MSMSPlay
MSMSPlay is a GUI designed for simple exploration of basic population genetic theory. Its meant for exploratory runs with some useful output in an interactive fashion.
In order to just try it out, just run msmsplay or msmsplay.exe from the bin directory in the distribution. In windows or on macs you should be able to just double click it.
Across the top of the application are a set of buttons with a box for the msms command line just below them. The buttons to the left are the history buttons and will let you move through the commands that you have run in this session. Note this does not update the data below the text box. The buttons to the right are preset command line examples. The Complicated buttons command line is quite slow.

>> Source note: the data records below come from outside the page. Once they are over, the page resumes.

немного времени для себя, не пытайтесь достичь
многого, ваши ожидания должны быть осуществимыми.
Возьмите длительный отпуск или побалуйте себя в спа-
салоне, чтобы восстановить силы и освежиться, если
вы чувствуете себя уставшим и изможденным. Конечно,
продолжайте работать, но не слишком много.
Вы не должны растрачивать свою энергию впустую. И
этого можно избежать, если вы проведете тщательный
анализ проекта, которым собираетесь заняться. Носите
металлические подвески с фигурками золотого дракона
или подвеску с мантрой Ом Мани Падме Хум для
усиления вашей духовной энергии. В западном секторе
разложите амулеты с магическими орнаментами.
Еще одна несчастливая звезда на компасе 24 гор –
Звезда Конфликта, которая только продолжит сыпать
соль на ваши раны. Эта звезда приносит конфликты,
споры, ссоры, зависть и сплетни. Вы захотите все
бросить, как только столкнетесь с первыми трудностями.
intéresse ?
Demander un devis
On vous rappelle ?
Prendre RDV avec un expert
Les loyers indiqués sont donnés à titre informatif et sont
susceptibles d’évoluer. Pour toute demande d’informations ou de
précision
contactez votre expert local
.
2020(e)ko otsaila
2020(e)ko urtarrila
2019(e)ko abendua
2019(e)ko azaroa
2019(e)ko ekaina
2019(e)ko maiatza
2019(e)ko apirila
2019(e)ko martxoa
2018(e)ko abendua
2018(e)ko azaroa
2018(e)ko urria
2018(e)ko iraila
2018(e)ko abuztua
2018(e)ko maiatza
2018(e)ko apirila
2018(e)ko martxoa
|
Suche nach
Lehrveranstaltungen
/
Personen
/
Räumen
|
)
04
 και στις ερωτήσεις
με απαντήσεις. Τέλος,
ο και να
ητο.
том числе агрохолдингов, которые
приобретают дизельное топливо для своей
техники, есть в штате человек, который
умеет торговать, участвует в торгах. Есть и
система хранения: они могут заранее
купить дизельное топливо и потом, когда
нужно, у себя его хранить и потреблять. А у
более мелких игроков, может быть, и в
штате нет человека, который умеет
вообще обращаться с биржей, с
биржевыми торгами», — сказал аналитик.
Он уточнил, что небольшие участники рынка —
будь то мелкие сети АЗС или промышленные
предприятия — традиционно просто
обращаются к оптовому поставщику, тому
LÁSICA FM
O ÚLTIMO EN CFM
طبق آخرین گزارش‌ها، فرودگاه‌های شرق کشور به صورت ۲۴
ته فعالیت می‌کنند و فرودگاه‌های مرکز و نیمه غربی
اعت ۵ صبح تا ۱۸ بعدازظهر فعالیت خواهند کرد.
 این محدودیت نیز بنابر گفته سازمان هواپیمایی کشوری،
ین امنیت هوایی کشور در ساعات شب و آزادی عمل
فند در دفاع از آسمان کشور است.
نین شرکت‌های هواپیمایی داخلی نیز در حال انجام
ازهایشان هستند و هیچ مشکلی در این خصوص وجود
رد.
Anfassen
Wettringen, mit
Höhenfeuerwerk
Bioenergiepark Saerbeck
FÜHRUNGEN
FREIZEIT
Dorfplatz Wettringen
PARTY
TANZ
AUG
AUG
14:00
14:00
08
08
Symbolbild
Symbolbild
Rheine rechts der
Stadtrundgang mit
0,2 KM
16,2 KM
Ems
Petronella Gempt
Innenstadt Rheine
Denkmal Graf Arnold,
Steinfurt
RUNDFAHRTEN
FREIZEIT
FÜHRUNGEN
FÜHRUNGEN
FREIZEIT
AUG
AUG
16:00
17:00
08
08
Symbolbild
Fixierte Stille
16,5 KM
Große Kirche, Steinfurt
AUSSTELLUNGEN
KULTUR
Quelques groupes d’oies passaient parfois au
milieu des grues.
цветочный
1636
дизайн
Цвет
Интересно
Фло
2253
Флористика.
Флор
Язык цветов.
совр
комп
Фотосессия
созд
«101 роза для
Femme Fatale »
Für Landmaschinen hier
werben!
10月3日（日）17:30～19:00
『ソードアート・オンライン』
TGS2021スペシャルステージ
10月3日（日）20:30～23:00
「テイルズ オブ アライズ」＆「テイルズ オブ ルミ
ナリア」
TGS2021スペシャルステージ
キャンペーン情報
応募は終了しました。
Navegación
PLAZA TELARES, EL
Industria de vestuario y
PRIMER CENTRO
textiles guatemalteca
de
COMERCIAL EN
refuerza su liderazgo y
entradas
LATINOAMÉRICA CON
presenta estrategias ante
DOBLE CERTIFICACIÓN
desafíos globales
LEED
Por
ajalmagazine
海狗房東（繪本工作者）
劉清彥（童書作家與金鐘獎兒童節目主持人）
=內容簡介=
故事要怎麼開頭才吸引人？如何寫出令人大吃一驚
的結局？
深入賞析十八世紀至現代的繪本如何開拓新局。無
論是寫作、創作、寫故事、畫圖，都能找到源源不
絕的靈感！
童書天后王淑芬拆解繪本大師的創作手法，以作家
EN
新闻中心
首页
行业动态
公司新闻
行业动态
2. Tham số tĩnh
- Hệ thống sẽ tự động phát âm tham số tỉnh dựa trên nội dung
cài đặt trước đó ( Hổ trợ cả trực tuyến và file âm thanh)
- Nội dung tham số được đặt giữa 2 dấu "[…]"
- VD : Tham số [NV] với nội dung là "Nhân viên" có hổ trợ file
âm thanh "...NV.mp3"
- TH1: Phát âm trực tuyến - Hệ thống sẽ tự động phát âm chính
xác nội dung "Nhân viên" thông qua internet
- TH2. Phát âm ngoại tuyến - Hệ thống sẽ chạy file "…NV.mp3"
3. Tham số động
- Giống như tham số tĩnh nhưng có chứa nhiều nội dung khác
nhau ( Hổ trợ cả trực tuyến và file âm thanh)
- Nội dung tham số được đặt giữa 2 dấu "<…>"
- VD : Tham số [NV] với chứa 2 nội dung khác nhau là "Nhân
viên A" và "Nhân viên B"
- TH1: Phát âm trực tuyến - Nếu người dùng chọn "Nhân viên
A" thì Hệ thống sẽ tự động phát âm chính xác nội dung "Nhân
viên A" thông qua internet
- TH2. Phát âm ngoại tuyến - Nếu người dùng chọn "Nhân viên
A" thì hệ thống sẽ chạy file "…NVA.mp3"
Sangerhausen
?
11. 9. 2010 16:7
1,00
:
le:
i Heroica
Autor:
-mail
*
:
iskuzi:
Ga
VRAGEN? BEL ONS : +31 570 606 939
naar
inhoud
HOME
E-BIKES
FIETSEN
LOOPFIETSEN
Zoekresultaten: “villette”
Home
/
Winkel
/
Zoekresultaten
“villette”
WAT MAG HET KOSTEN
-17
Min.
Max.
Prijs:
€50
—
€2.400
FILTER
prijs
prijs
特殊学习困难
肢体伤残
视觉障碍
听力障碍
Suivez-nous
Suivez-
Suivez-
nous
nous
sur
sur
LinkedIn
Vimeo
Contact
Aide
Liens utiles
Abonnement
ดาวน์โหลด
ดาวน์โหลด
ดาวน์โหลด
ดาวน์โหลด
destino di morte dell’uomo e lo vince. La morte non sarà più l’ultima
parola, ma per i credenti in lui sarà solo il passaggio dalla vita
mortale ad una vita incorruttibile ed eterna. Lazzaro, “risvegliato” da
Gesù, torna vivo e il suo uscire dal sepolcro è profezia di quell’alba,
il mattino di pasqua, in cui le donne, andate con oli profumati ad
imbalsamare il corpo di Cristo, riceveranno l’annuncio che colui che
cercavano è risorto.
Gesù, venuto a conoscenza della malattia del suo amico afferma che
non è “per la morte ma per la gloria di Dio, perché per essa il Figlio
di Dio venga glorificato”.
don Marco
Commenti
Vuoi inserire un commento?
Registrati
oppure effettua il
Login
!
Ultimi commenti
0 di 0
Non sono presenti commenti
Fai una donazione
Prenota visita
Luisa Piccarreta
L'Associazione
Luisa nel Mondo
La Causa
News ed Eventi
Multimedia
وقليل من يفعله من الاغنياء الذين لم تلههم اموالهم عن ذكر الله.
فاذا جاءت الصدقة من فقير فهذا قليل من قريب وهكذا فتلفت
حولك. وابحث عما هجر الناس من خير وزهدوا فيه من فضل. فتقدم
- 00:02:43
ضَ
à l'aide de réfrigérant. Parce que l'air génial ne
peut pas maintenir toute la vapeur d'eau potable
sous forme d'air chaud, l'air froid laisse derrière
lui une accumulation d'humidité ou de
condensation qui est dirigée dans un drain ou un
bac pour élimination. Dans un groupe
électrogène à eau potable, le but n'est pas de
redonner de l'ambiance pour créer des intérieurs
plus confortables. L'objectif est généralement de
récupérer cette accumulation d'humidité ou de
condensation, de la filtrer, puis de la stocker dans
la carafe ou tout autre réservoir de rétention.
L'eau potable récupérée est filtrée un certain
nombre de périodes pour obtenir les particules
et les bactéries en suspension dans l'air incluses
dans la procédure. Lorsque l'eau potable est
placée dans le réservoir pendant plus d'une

The text box can contain any valid msms command line. It doesn't care about line breaks and can scroll down for large examples. I have made an attempt to get good error messages when things are wrong. However, sometimes the error is unclear. We suggest that you slowly build up a command line, testing smaller versions each time.
The Run button does as it suggests and changes to a cancel button when running. This way if it is going to take too long you can abort. However, be advised that if you have zero migration rates with migration, the program can become unresponsive. This happens because the forward or backward simulations never finish and will go forever, generally using all the memory. We try to warn you about such parameter choices, but it can't always catch it.
The command line and Examples
MSMS uses a command line interface and this is the same for MSMSPlay with the exception that you don't need to specify output options. The easiest way to get started is with the example buttons or with the cheat sheet. For detailed information there is the manual.
Below is a breif description of the 3 button examples.
Simple
-ms 20 1000 -t 100 -r 50 20
We consider each "switch" or option in turn.
-ms 20 1000 -t 100 -r 50 20
The first option -ms is for compatibility with ms. The two compulsory options are the number of samples and the number of replicates. So in this example we have 20 samples and 1000 replicates.
-ms 20 1000 -t 100 -r 50 20
The next option -t sets the mutation rate, or theta. This is a scaled mutation rate.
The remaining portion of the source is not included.